What to work on: Give the records once more, exactly as they stand.

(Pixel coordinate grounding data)
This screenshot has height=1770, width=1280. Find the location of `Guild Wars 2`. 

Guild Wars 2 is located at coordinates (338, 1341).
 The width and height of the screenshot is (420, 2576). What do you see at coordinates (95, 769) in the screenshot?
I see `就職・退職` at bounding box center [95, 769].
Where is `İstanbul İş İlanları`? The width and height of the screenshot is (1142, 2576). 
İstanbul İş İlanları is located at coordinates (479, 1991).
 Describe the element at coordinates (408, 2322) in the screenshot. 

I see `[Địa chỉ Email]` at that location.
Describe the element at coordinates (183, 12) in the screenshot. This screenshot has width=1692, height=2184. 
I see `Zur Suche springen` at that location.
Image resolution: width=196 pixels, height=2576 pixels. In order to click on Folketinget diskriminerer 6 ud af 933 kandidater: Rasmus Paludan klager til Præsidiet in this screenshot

Output of the task:
This screenshot has height=1770, width=1280. Find the location of `Guild Wars 2`. 

Guild Wars 2 is located at coordinates (338, 1341).
 The width and height of the screenshot is (420, 2576). What do you see at coordinates (95, 769) in the screenshot?
I see `就職・退職` at bounding box center [95, 769].
Where is `İstanbul İş İlanları`? The width and height of the screenshot is (1142, 2576). 
İstanbul İş İlanları is located at coordinates (479, 1991).
 Describe the element at coordinates (408, 2322) in the screenshot. 

I see `[Địa chỉ Email]` at that location.
Describe the element at coordinates (183, 12) in the screenshot. This screenshot has width=1692, height=2184. 
I see `Zur Suche springen` at that location.
Image resolution: width=196 pixels, height=2576 pixels. In order to click on Folketinget diskriminerer 6 ud af 933 kandidater: Rasmus Paludan klager til Præsidiet in this screenshot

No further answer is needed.